Until now… let me introduce you to the mummy who’s losing her marbles! That’s me! Crikey it’s all going on, I don’t know weather I’m coming or going at the moment. I thought newborn state was hard thats got nothing on what’s happening right now.
It all started a couple of weeks ago when things took a turn for the worse down shit hole lane, I’m still stuck down the dead end unable to turn around and make a swift exit.
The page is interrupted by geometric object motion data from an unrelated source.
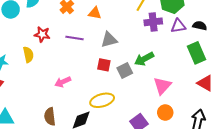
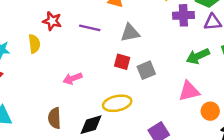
green arrow: (144, 59) -> (198, 56), moved
pink triangle: (162, 86) -> (189, 91), turned 30
orange circle: (165, 113) -> (210, 111), moved

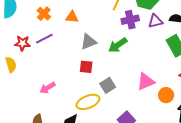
purple line: (90, 28) -> (44, 39), moved, turned -30
green arrow: (198, 56) -> (118, 45), moved
gray square: (146, 70) -> (108, 85), moved

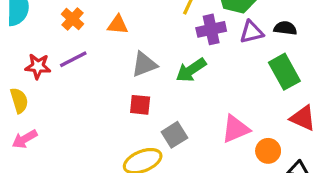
pink arrow: (48, 88) -> (25, 139), moved

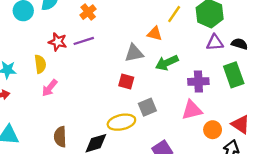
orange triangle: (118, 25) -> (155, 34), moved
purple cross: (211, 29) -> (198, 82), moved
red triangle: (303, 118) -> (241, 124), moved
pink arrow: (25, 139) -> (50, 88), moved, turned -30

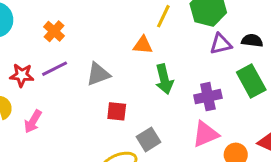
gray triangle: (134, 53) -> (98, 74), moved
green arrow: (167, 63) -> (164, 79), turned -70
pink arrow: (50, 88) -> (33, 122), moved

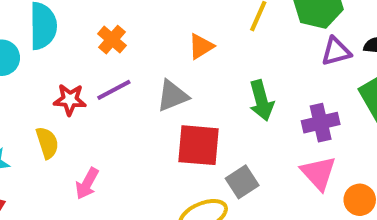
orange triangle: (143, 45) -> (201, 46), moved, turned -36
red square: (117, 111) -> (198, 145), size x1.6
pink arrow: (33, 122) -> (87, 184), moved
pink triangle: (205, 134) -> (318, 173), turned -48

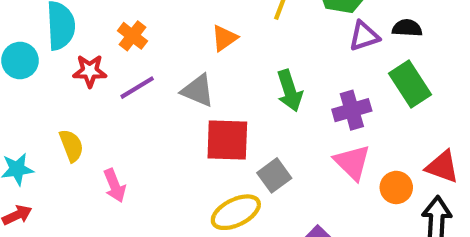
gray triangle: (173, 96) -> (198, 90), turned 48
red star: (70, 100) -> (90, 71), moved
pink arrow: (87, 184) -> (115, 186), turned -48

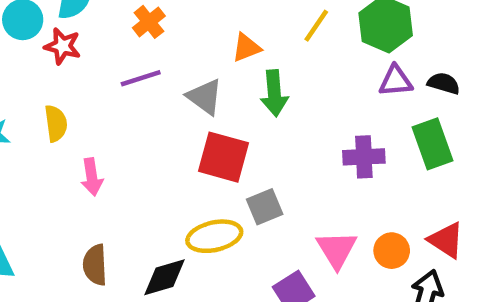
red star: (90, 71) -> (63, 46), moved
green arrow: (290, 91) -> (274, 93), moved
pink triangle: (352, 162) -> (337, 249), moved

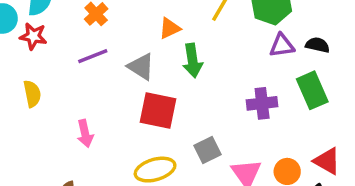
pink arrow: (92, 177) -> (85, 134), moved
gray square: (265, 207) -> (207, 150), moved

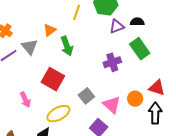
gray triangle: (141, 67) -> (30, 47), moved, turned 30
red square: (158, 110) -> (53, 79), turned 30
pink arrow: (85, 134) -> (25, 100), moved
Now anyone who knows me knows that I can be a bit scatty at the best of times, even more so when I’ve got a screming 5 month old ( who by the way CANNOT be left unattended even for a second anymore) but that’s a story for another day!
So pretty much most days now I’m juggling a screaming baby, trying to do the housework, trying to feed and water myself all the while my washing is piled high my tea is burning and my washing up water has gone cold before I’ve even started because the baby will not give over for 1 second!! I’m lucky if I get to wipe my own arse at the moment.
Teatime is as ever a momentous occasion, baby’s routine is bed by 7 whilst mummy cooks tea, this week however the little sod is playing on mummy’s stress of trying to keep the house running smoothly and takes a whole hour to get to sleep after being put to bed. Like HELLO !! Mummy’s trying to keep this house is one peice, I’m running upstairs in between each mouthful of my dinner trying to settle the blubbering mess that is my child.
By the time the little devil has fallen asleep I just about have time to run a bath tidy up quickly and go to bed. This week however has just been one big nightmare that I cannot wake up from. We have numerous apparatus that can hold the petulant child, will he sit and play sitting in his chair or his play center? Will he buggery. Didn’t you know it’s more fun to be held by mummy especially when she’s got things to do? Apparently it is.
My marbles are well and truley lost, I’m sprinting between rooms trying to do things in the fastest time possible and failing miserably. Rex however is having a great time watching his mum lose her shit.
The thing to top all this off is when rex goes to one of his nanny’s whilst I go to work he behaves impeccably! If that isn’t a kick in the teeth enough when ever we grace the great outdoors with our presence all anyone says is “oh what a happy baby” “what a good boy” meanwhile in the back ground in scowling thinking if only you knew!!
Despite everything , the days he’s being a litte sod, the days I sit and cry thinking I cannot cope, the sleepless nights and the constant whinging and crying, I love my boy more then anything in the world. Nothing could ever stop me loving my perfect boy.
Just learn to behave a bit better for mummy please Rex!